The collaboration dates back to October 2012. “On the basis of the now-complete material research, the transfer of the special systems made from carbon fibres and matrices into specific applications of customers in the automotive industry is now under way,” the companies said in a statement. “The composite is based on a reactive polyamide system and compatible carbon fibres. A carbon-fibre surface – or sizing – specially designed for the matrix system as well as tailored thermoplastic reactive systems mean that lightweight structural components for, say, the automotive industry can now be manufactured quickly and easily.”

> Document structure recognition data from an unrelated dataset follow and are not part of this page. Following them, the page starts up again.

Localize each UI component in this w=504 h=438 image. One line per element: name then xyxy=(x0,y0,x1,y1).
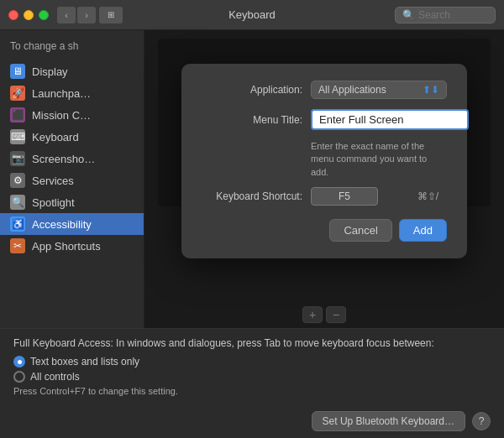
add-shortcut-modal: Application: All Applications ⬆⬇ Menu Ti… xyxy=(181,64,467,258)
services-icon: ⚙ xyxy=(10,173,25,188)
sidebar-item-accessibility[interactable]: ♿ Accessibility xyxy=(0,213,144,235)
sidebar-label-spotlight: Spotlight xyxy=(32,196,75,209)
help-button[interactable]: ? xyxy=(472,412,491,430)
sidebar-label-mission: Mission C… xyxy=(32,109,91,122)
spotlight-icon: 🔍 xyxy=(10,195,25,210)
appshortcuts-icon: ✂ xyxy=(10,238,25,253)
search-bar[interactable]: 🔍 xyxy=(395,7,496,23)
keyboard-shortcut-row: Keyboard Shortcut: ⌘⇧/ xyxy=(202,187,447,206)
cancel-button[interactable]: Cancel xyxy=(329,219,391,242)
sidebar-item-spotlight[interactable]: 🔍 Spotlight xyxy=(0,191,144,213)
keyboard-shortcut-label: Keyboard Shortcut: xyxy=(202,190,302,202)
radio-all-controls[interactable]: All controls xyxy=(13,371,491,383)
titlebar: ‹ › ⊞ Keyboard 🔍 xyxy=(0,0,504,30)
radio-text-only-icon xyxy=(13,356,25,368)
launchpad-icon: 🚀 xyxy=(10,86,25,101)
menu-title-hint: Enter the exact name of the menu command… xyxy=(311,140,447,179)
radio-all-controls-label: All controls xyxy=(30,371,80,383)
grid-button[interactable]: ⊞ xyxy=(99,7,123,23)
sidebar-item-launchpad[interactable]: 🚀 Launchpa… xyxy=(0,82,144,104)
application-value: All Applications xyxy=(318,84,386,96)
forward-button[interactable]: › xyxy=(77,7,96,23)
add-button[interactable]: Add xyxy=(399,219,447,242)
maximize-button[interactable] xyxy=(39,10,49,20)
sidebar-label-accessibility: Accessibility xyxy=(32,218,92,231)
close-button[interactable] xyxy=(8,10,18,20)
application-select[interactable]: All Applications ⬆⬇ xyxy=(311,81,447,99)
keyboard-icon: ⌨ xyxy=(10,129,25,144)
modal-buttons: Cancel Add xyxy=(202,219,447,242)
sidebar-item-mission[interactable]: ⬛ Mission C… xyxy=(0,104,144,126)
sidebar-item-keyboard[interactable]: ⌨ Keyboard xyxy=(0,126,144,148)
sidebar-label-services: Services xyxy=(32,175,74,187)
bottom-section: Full Keyboard Access: In windows and dia… xyxy=(0,328,504,404)
traffic-lights xyxy=(8,10,49,20)
sidebar-label-launchpad: Launchpa… xyxy=(32,87,91,100)
sidebar-item-display[interactable]: 🖥 Display xyxy=(0,60,144,82)
back-button[interactable]: ‹ xyxy=(57,7,76,23)
full-keyboard-label: Full Keyboard Access: In windows and dia… xyxy=(13,337,491,349)
content-area: To change a sh 🖥 Display 🚀 Launchpa… ⬛ M… xyxy=(0,30,504,328)
radio-text-only-label: Text boxes and lists only xyxy=(30,356,139,368)
sidebar-hint: To change a sh xyxy=(0,40,144,60)
application-row: Application: All Applications ⬆⬇ xyxy=(202,81,447,99)
display-icon: 🖥 xyxy=(10,64,25,79)
window-title: Keyboard xyxy=(228,8,276,21)
radio-all-controls-icon xyxy=(13,371,25,383)
sidebar-label-screenshot: Screensho… xyxy=(32,153,95,165)
radio-text-only[interactable]: Text boxes and lists only xyxy=(13,356,491,368)
sidebar-label-appshortcuts: App Shortcuts xyxy=(32,240,101,253)
sidebar-label-keyboard: Keyboard xyxy=(32,131,79,143)
search-input[interactable] xyxy=(418,9,494,21)
shortcut-symbol: ⌘⇧/ xyxy=(417,190,438,202)
menu-title-label: Menu Title: xyxy=(202,114,302,126)
menu-title-input[interactable] xyxy=(311,109,469,130)
sidebar-item-appshortcuts[interactable]: ✂ App Shortcuts xyxy=(0,235,144,257)
main-content: To change a sh 🖥 Display 🚀 Launchpa… ⬛ M… xyxy=(0,30,504,438)
search-icon: 🔍 xyxy=(402,9,415,21)
footer: Set Up Bluetooth Keyboard… ? xyxy=(0,404,504,438)
menu-title-row: Menu Title: xyxy=(202,109,447,130)
bluetooth-button[interactable]: Set Up Bluetooth Keyboard… xyxy=(312,411,465,431)
mission-icon: ⬛ xyxy=(10,107,25,123)
accessibility-icon: ♿ xyxy=(10,216,25,232)
screenshot-icon: 📷 xyxy=(10,151,25,166)
nav-arrows: ‹ › xyxy=(57,7,96,23)
shortcut-input[interactable] xyxy=(311,187,378,206)
sidebar-item-services[interactable]: ⚙ Services xyxy=(0,169,144,191)
minimize-button[interactable] xyxy=(24,10,34,20)
sidebar: To change a sh 🖥 Display 🚀 Launchpa… ⬛ M… xyxy=(0,30,144,328)
sidebar-item-screenshot[interactable]: 📷 Screensho… xyxy=(0,148,144,169)
sidebar-label-display: Display xyxy=(32,65,68,78)
right-panel: + − Application: All Applications ⬆⬇ Men… xyxy=(144,30,504,328)
control-hint: Press Control+F7 to change this setting. xyxy=(13,386,491,396)
application-label: Application: xyxy=(202,84,302,96)
select-arrow-icon: ⬆⬇ xyxy=(423,84,439,96)
modal-overlay: Application: All Applications ⬆⬇ Menu Ti… xyxy=(144,30,504,328)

As part of its contribution to the project, SGL Group developed a new sizing formulation for the carbon fibres. In addition, special processes for manufacturing carbon-fibre-based textiles such as fabrics and braidings were also developed. BASF’s role was to process SGL Group’s newly developed carbon fibres using the T-RTM technique and to characterize them comprehensively both chemically and mechanically.
“In close collaboration with plant manufacturers as well as tiers and automotive OEMs, we are working on the development of robust polyamid 6 carbon-fibre composite systems,” said Josef R. Wünsch, head of Structural Materials and Systems Research at BASF. “The mechanical characteristic values arising from the interaction of the fiber and matrix are crucial input parameters for our simulation tool Ultrasim. We are currently working intensively on enhancing our simulation expertise for reactive systems so that we can provide our customers with expert support for part design and optimization.”
Thermoplastics-based carbon-fibre composites combine the properties of carbon fibres such as high rigidity and low weight with the familiar processing advantages of thermoplastics, the companies said in their statement, allowing them to be formed, recycled and welded. “This helps make carbon fibre technology an even more viable proposition for large-scale production in a number of different applications,” they said.